### Transcribed page contents
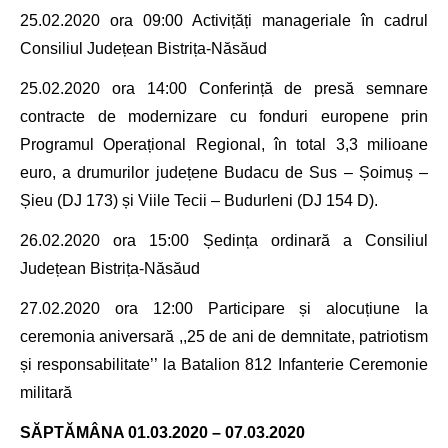
25.02.2020
ora 09:00 Activițăți manageriale în cadrul
Consiliul Județean Bistrița-Năsăud
25.02.2020 ora 14:00 Conferință de presă
semnare
contracte de modernizare cu fonduri europene prin
Programul Operațional Regional, în total 3,3 milioane
euro, a drumurilor județene Budacu de Sus – Șoimuș –
Șieu (DJ 173) și Viile Tecii – Budurleni (DJ 154 D).
26.02.2020 ora 15
:00 Ședința ordinară a
Consiliul
Județean Bistrița-Năsăud
27.02.2020 ora 12
:00 Participare și alocuțiune la
ceremonia aniversară ,,25 de ani
de demnitate, patriotism
și responsabilitate’’ la
Batalion 812 Infanterie Ceremonie
militară
SĂPTĂMÂNA 01.03.2020 – 07.03.2020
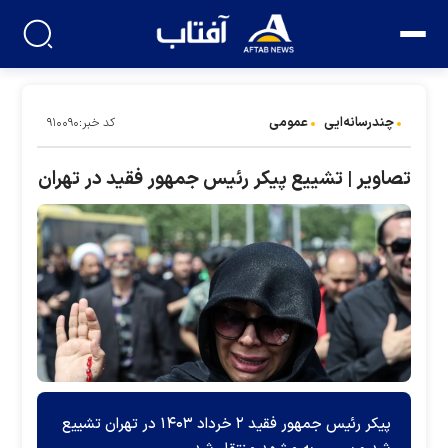
چندرسانه‌ایی
عمومی
کد خبر:۹۱۰۰۹۰
تصاویر | تشییع پیکر رئیس جمهور فقید در تهران
پیکر رئیس جمهور فقید ۲ خرداد ۱۴۰۳ در تهران تشییع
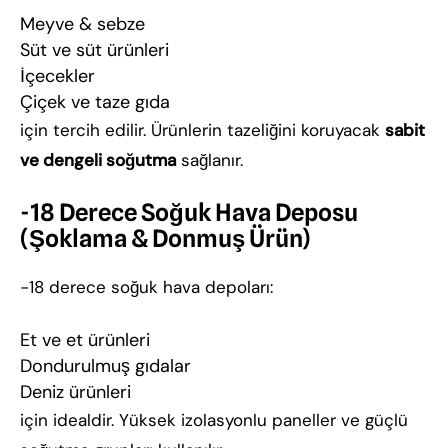
Meyve & sebze
Süt ve süt ürünleri
İçecekler
Çiçek ve taze gıda
için tercih edilir. Ürünlerin tazeliğini koruyacak
sabit
ve dengeli soğutma
sağlanır.
-18 Derece Soğuk Hava Deposu
(Şoklama & Donmuş Ürün)
-18 derece soğuk hava depoları:
Et ve et ürünleri
Dondurulmuş gıdalar
Deniz ürünleri
için idealdir. Yüksek izolasyonlu paneller ve güçlü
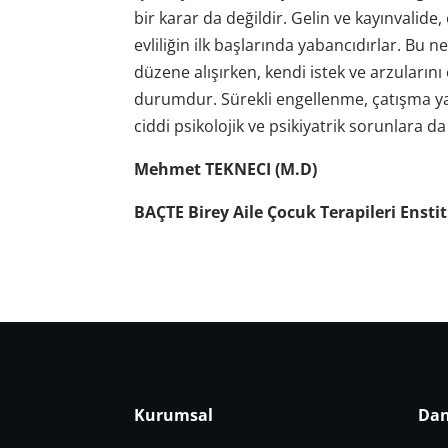
bir karar da değildir. Gelin ve kayınvalide, 
evliliğin ilk başlarında yabancıdırlar. Bu n
düzene alışırken, kendi istek ve arzuların
durumdur. Sürekli engellenme, çatışma y
ciddi psikolojik ve psikiyatrik sorunlara d
Mehmet TEKNECI (M.D)
BAÇTE Birey Aile Çocuk Terapileri Ensti
Kurumsal
Dan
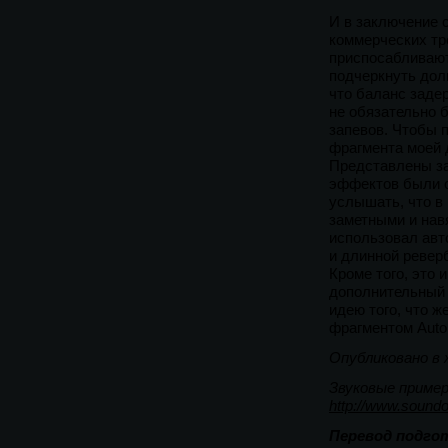
И в заключение 
коммерческих тр
приспосабливают
подчеркнуть дол
что баланс заде
не обязательно 
запевов. Чтобы 
фрагмента моей 
Представлены зап
эффектов были о
услышать, что в
заметными и навя
использовал авт
и длинной ревер
Кроме того, это
дополнительный 
идею того, что 
фрагментом Auto
Опубликовано в 
Звуковые пример
http://www.soundo
Перевод подго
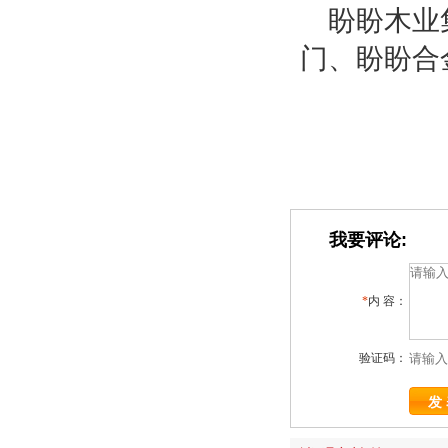
盼盼木业
门、盼盼合
我要评论:
*
内 容：
验证码：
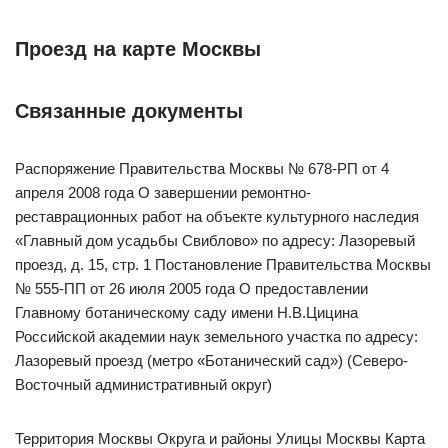
Проезд на карте Москвы
Связанные документы
Распоряжение Правительства Москвы № 678-РП от 4
апреля 2008 года О завершении ремонтно-
реставрационных работ на объекте культурного наследия
«Главный дом усадьбы Свиблово» по адресу: Лазоревый
проезд, д. 15, стр. 1 Постановление Правительства Москвы
№ 555-ПП от 26 июля 2005 года О предоставлении
Главному ботаническому саду имени Н.В.Цицина
Российской академии наук земельного участка по адресу:
Лазоревый проезд (метро «Ботанический сад») (Северо-
Восточный административный округ)
Территория Москвы Округа и районы Улицы Москвы Карта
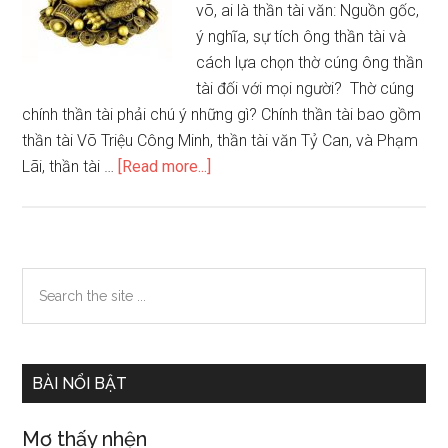
võ, ai là thần tài văn: Nguồn gốc,
ý nghĩa, sự tích ông thần tài và
cách lựa chọn thờ cúng ông thần
tài đối với mọi người? Thờ cúng
chính thần tài phải chú ý những gì? Chính thần tài bao gồm
thần tài Võ Triệu Công Minh, thần tài văn Tỷ Can, và Phạm
about
Lãi, thần tài …
[Read more...]
Những
điều
cấm
kỵ
Primary
Search
và
the
Sidebar
cách
site
thờ
...
cúng
BÀI NỔI BẬT
ông
thần
Mơ thấy nhện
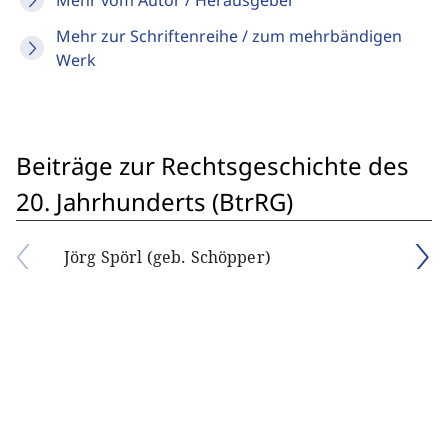
Mehr vom Autor / Herausgeber
Mehr zur Schriftenreihe / zum mehrbändigen
Werk
Beiträge zur Rechtsgeschichte des
20. Jahrhunderts (BtrRG)
Jörg Spörl (geb. Schöpper)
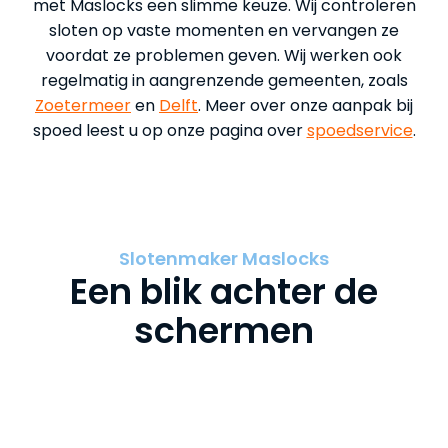
met Maslocks een slimme keuze. Wij controleren
sloten op vaste momenten en vervangen ze
voordat ze problemen geven. Wij werken ook
regelmatig in aangrenzende gemeenten, zoals
Zoetermeer
en
Delft
. Meer over onze aanpak bij
spoed leest u op onze pagina over
spoedservice
.
Slotenmaker Maslocks
Een blik achter de
schermen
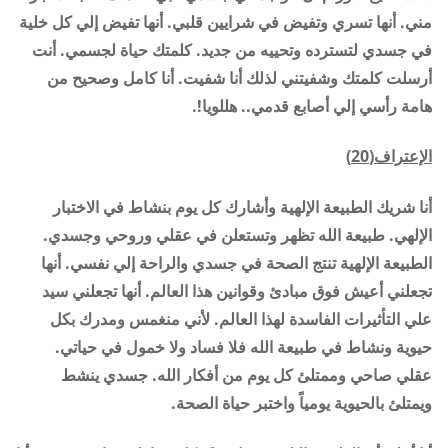
مني. أنها تسري وتفيض في شرايين قلبي. أنها تفيض إلي كل خلية
في جسدي لتسترده وتحييه من جديد. كلمتك حياة لجسمي. أنت
أرسلت كلمتك وشفيتني لذلك أنا شفيت. أنا كامل وصحيح من
هامة رأسي إلي أصابع قدمي.. هللويا!.
الإعتراف(20)
أنا شريك الطبيعة الإلهية وأشارك كل يوم بنشاط في الاختبار
الإلهي. طبيعة الله تظهر وتستعلن في عقلي وروحي وجسدي.
الطبيعة الإلهية تنتج الصحة في جسدي والراحة إلي نفسي. أنها
تجعلني أعيش فوق مبادئ وقوانين هذا العالم. أنها تجعلني سيد
علي التأثيرات الفاسدة لهذا العالم. لأني منغمس ومدرك بكل
حيوية ونشاط في طبيعة الله فلا فساد ولا خمول في حياتي.
عقلي صاحي وممتلئ كل يوم من أفكار الله. جسدي ينشط
ويمتلئ بالحيوية يومياً واختبر حياة الصحة.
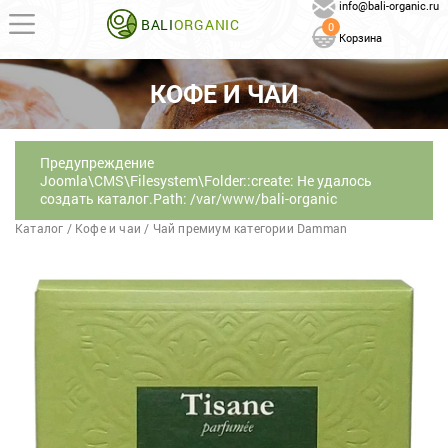
info@bali-organic.ru
BALI
ORGANIC
0
Корзина
КОФЕ И ЧАИ
Предупреждение
Joomla\CMS\Filesystem\Folder::create: Не удалось
создать каталог.Path: /var/www/bali-organic
Каталог
/
Кофе и чаи
/
Чай премиум категории Damman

### YOUR GOAL
Above are some records. Output exactly the lines from the one that contains "și responsabilitate’’ la" to the one that contains "ve dengeli soğutma", keeping both, and omit the pictures.

### YOUR SOLUTION
și responsabilitate’’ la
Batalion 812 Infanterie Ceremonie
militară
SĂPTĂMÂNA 01.03.2020 – 07.03.2020
چندرسانه‌ایی
عمومی
کد خبر:۹۱۰۰۹۰
تصاویر | تشییع پیکر رئیس جمهور فقید در تهران
پیکر رئیس جمهور فقید ۲ خرداد ۱۴۰۳ در تهران تشییع
Meyve & sebze
Süt ve süt ürünleri
İçecekler
Çiçek ve taze gıda
için tercih edilir. Ürünlerin tazeliğini koruyacak
sabit
ve dengeli soğutma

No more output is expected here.